本日の勉強会のお題は「障がい福祉サービス」でした。

介護保険、国民健康保険には慣れた方が多いですが、意外と障がい福祉サービスについては馴染みのない方が多いです。障がい者手帳受給からサービスについての話まで、伏見さんにお話して頂きましたが…何度聞いても難しいです。介護保険サービスと似た部分とそうでない部分、両者を利用出来る状況になった場合にどうするのか、一家の中で複数の方にそれらのサービスが必要と感じる場面でどこから手を付ければいいのか、等話題が尽きることはありませんでした。現場で日々動いている立場だと常に疑問を持つことは当然であり、それを職種や立場を超えてぶつけ合える場は貴重ではないかと思います。その意味で、この会の取り組みは上手くいっていると感じています。
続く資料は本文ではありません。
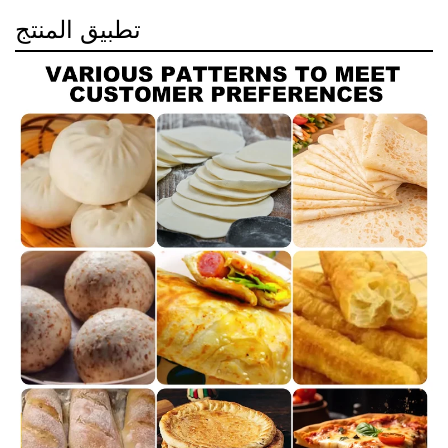
تطبيق المنتج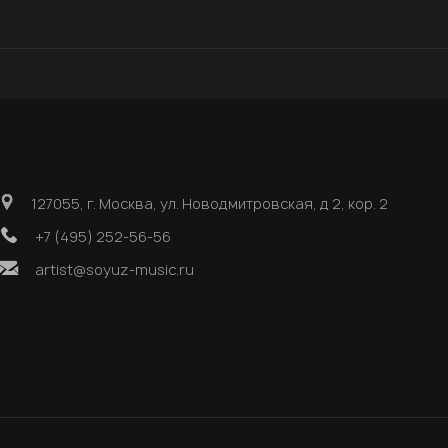
127055, г. Москва, ул. Новодмитровская, д 2, кор. 2
+7 (495) 252-56-56
artist@soyuz-music.ru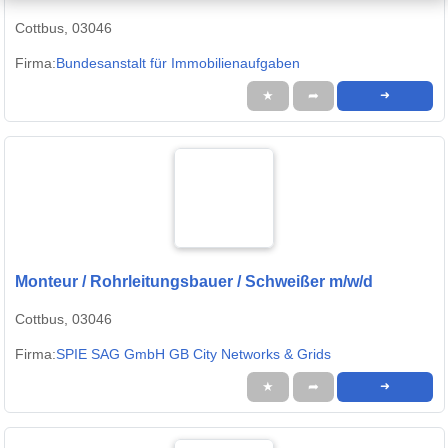
Cottbus, 03046
Firma:
Bundesanstalt für Immobilienaufgaben
★
➦
➜
Monteur / Rohrleitungsbauer / Schweißer m/w/d
Cottbus, 03046
Firma:
SPIE SAG GmbH GB City Networks & Grids
★
➦
➜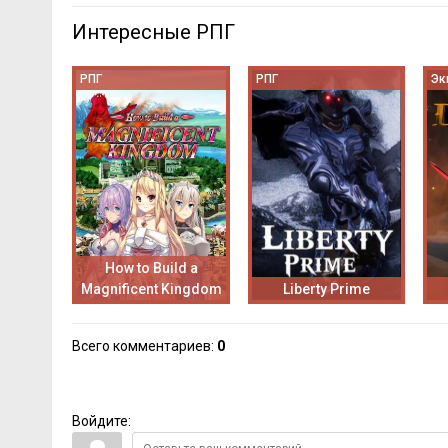
Интересные РПГ
РПГ
РПГ
Эк
How to Build a
Magnificent Kingdom
Liberty Prime
Всего комментариев
:
0
Войдите: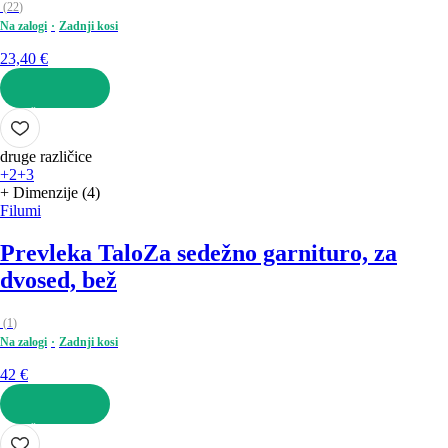
(
22
)
Na zalogi
Zadnji kosi
23,40 €
V KOŠARICO
druge različice
+2
+3
+ Dimenzije (4)
Filumi
Prevleka Talo
Za sedežno garnituro, za
dvosed, bež
(
1
)
Na zalogi
Zadnji kosi
42 €
V KOŠARICO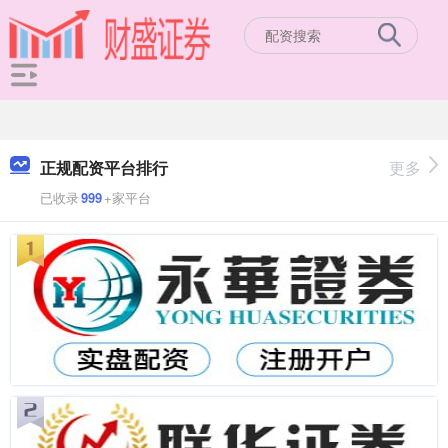
正规配资平台排行
更多
已收录
999
+家平台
既存の制度は高度経済成長期の社会をベースに作られてきたものが多く、人口減少社会・超高齢化社会へ突入する未来において望ましいものではないことは誰もが感じているでしょう。しかし、いくら制度を変えても悩ましいケース、制度だけではどうにもならないケースが多々あります。多様化していく人を支えるには制度だけでは限界があります。まず制度の出来ることと出来ないことを知るところから始まり、出来ないところをどのように支えていくのかを皆で頭を悩ませながら考え続けることが必要になっていくのではないでしょうか。その時必要なのは知識・技術・経験だけではなく、専門職同士の繋がり、専門職と非専門職の繋がり、非専門職同士の繋がりだと思います。これは一朝一夕に出来ることではありません。本会は今後も「人と人との繋がり」を作ることを目指して、地道に継続していこうと思います。

次回は榊原 正博さんによる「ICF(国際生活機能分類)」のお話です。在宅医療に携わる立場の人にとっては必須の考え方ではないでしょうか。ICIDH(国際障害分類)の発想を在宅医療に持ち込む人はまだまだ多いように感じるので、是非ICFを共通言語にする人が増えていけたらいいなと思います。